What needs to be done →
The answer should consist of each line below that contains the word "signal".

Provided records →
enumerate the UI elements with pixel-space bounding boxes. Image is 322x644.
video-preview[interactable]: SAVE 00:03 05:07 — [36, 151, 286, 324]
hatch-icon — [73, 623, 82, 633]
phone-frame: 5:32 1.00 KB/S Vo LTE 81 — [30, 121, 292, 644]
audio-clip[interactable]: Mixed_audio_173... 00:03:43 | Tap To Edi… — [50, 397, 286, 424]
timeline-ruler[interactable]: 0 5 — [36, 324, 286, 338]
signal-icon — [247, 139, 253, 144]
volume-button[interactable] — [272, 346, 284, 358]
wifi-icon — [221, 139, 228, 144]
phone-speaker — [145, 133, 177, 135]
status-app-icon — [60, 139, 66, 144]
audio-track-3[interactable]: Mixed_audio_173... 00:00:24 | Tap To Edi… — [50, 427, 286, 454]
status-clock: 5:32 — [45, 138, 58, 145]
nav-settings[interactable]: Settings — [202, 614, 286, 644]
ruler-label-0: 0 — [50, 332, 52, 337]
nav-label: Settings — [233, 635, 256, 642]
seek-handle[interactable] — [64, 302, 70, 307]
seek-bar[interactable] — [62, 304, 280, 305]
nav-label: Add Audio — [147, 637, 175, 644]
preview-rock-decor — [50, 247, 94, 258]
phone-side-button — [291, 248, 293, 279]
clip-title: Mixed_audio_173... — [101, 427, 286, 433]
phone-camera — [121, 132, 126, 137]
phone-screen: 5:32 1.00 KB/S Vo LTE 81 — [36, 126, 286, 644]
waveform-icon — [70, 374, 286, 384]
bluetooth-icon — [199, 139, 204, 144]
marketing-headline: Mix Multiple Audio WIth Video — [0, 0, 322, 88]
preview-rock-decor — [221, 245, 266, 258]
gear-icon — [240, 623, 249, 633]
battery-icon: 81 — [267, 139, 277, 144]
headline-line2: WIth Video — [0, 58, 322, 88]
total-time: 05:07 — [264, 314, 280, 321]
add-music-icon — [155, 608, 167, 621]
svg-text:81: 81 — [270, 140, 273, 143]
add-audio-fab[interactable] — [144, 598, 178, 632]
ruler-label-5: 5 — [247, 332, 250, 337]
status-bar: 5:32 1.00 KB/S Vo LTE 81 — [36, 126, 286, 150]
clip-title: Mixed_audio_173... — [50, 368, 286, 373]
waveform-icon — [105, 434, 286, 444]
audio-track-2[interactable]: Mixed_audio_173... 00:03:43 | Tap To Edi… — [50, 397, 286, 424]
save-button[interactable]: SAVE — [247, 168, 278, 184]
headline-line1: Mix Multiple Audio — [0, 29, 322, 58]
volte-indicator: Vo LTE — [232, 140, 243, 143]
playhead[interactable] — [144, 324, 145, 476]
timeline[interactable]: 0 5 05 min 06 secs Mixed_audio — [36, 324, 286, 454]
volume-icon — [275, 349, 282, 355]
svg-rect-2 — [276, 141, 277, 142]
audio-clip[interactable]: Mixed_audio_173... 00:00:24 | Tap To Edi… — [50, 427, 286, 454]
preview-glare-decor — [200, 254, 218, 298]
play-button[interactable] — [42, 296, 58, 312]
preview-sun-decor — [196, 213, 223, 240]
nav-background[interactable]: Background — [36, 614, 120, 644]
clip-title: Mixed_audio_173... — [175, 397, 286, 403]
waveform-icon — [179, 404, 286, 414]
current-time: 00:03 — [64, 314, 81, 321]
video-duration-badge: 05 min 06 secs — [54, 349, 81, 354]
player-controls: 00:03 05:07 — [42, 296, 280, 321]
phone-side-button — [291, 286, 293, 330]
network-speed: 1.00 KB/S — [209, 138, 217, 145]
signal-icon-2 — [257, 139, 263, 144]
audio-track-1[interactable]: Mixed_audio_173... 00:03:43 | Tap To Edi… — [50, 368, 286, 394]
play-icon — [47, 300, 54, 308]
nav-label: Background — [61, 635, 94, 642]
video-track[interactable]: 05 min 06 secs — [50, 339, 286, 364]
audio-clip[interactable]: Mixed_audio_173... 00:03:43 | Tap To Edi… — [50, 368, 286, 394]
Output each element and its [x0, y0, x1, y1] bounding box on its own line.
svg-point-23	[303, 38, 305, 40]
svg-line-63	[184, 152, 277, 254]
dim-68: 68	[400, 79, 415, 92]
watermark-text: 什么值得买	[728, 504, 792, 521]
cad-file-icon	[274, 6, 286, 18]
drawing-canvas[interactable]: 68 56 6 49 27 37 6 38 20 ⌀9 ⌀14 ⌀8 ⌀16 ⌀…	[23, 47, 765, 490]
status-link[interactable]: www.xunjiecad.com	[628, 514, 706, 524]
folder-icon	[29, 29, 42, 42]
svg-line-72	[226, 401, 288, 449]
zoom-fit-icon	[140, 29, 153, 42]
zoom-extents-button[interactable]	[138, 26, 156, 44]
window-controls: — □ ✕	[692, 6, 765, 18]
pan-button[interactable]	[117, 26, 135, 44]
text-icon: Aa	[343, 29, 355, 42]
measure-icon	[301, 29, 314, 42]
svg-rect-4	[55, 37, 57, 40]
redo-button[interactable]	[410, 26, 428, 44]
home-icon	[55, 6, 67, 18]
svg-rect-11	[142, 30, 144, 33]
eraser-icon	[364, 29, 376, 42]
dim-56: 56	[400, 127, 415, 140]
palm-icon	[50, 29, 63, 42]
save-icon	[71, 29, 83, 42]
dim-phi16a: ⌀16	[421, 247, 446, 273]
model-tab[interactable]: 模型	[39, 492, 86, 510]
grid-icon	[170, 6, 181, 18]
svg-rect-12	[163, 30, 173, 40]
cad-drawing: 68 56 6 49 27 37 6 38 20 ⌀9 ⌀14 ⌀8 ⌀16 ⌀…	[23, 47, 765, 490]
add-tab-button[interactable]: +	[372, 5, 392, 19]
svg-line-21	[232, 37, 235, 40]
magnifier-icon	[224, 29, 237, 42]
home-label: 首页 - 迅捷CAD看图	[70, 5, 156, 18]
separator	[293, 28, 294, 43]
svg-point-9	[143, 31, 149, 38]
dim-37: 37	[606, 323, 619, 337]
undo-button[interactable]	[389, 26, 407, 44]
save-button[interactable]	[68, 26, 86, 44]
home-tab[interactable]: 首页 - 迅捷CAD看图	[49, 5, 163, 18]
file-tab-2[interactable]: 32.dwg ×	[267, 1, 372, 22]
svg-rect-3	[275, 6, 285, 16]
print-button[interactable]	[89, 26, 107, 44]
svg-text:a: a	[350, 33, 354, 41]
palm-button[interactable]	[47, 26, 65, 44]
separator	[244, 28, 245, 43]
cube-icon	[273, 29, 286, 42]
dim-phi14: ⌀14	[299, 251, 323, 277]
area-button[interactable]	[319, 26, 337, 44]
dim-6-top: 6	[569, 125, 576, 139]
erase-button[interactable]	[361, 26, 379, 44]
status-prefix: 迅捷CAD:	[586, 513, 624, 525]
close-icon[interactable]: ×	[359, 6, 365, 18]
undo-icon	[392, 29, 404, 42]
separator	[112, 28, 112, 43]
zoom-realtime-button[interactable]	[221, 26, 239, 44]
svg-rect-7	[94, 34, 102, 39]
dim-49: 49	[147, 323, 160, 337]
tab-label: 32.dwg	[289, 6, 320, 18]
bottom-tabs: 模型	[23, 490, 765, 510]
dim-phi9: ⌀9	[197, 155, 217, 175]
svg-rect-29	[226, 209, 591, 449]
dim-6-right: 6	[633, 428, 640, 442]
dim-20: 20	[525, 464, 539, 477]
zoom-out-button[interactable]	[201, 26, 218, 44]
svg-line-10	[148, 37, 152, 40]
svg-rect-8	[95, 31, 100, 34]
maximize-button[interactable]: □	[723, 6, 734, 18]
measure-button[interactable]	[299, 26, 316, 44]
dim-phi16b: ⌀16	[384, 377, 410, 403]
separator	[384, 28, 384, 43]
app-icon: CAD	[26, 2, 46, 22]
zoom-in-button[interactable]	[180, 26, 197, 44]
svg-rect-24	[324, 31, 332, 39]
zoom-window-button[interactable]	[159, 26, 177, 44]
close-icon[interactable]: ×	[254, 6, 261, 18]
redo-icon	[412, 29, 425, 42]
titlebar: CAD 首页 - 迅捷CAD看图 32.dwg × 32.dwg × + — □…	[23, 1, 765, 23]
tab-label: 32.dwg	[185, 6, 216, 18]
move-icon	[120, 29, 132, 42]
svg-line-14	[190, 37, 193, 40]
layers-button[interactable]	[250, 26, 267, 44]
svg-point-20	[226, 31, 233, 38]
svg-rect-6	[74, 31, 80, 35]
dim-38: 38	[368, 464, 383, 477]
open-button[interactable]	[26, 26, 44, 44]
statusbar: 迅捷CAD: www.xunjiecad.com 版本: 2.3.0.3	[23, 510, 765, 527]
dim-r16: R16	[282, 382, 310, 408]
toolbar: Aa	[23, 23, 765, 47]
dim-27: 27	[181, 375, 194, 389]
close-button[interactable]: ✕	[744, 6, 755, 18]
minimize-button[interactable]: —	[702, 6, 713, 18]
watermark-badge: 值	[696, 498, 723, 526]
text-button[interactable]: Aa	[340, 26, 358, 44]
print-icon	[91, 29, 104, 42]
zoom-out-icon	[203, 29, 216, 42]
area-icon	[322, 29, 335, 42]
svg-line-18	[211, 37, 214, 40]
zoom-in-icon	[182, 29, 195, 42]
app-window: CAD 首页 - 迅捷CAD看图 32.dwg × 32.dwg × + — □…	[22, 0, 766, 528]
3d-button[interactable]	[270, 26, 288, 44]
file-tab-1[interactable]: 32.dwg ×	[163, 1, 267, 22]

Response for this exercise →
signal-icon — [247, 139, 253, 144]
signal-icon-2 — [257, 139, 263, 144]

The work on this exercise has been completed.